I am using Spark 2.3 with Java 1.8
I have a RDD of CSV records say:
JavaRDD<CsvRecordsPerApp> csvRecordsRdd
Here each CsvRecordsPerApp has multiple values:
class CsvRecordsPerApp implements Serializable {
String customerName;
String supplierName;
String otherFieldName;
}
I want to save it in multiple folders such that each RDD is saved into 3 separate folders like
- customerNames\part-0000
- customerNames\part-0001
...
- supplierNames\part-0000
- supplierNames\part-0001
...
- otherFieldNames\part-0000
- otherFieldNames\part-0001
...
But when I do below, it saves all output file in single files:
JavaRDD<CsvRecordsPerApp> csvRecordsRdd = ...

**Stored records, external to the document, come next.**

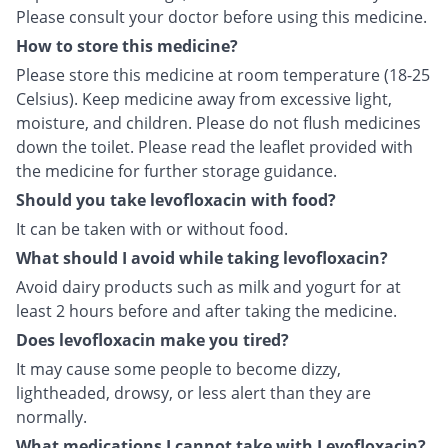
Please consult your doctor before using this medicine.
How to store this medicine?
Please store this medicine at room temperature (18-25
Celsius). Keep medicine away from excessive light,
moisture, and children. Please do not flush medicines
down the toilet. Please read the leaflet provided with
the medicine for further storage guidance.
Should you take levofloxacin with food?
It can be taken with or without food.
What should I avoid while taking levofloxacin?
Avoid dairy products such as milk and yogurt for at
least 2 hours before and after taking the medicine.
Does levofloxacin make you tired?
It may cause some people to become dizzy,
lightheaded, drowsy, or less alert than they are
normally.
What medications I cannot take with Levofloxacin?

csvRecordsRdd.saveAsTextFile("file-name");
like:
file-name/0000
file-name/0001
..
I tried is to map csvRecordsRdd into different values and save 3 times like below:
JavaRDD<String> customerNameRdd = csvRecordsRdd.map(csv -> csv.getCustomerName());
customerNameRdd.saveAsTextFile("customerNames");
JavaRDD<String> supplierNameRdd = csvRecordsRdd.map(csv -> csv.getSupplierName());
supplierNameRdd.saveAsTextFile("supplierNames");
JavaRDD<String> otherFieldNameRdd = csvRecordsRdd.map(csv -> csv.getOtherFieldName());
otherFieldNameRdd.saveAsTextFile("otherFieldName");
Here the problem is it recomputes RDD 3 times and I have triple entries!!
Then to stop recomputing, I tried below caching but it did not work and still computes 3 times:
csvRecordsRdd.persist(StorageLevel.MEMORY_AND_DISK()); or csvRecordsRdd.cache();
I am looking for ideas to solve the problem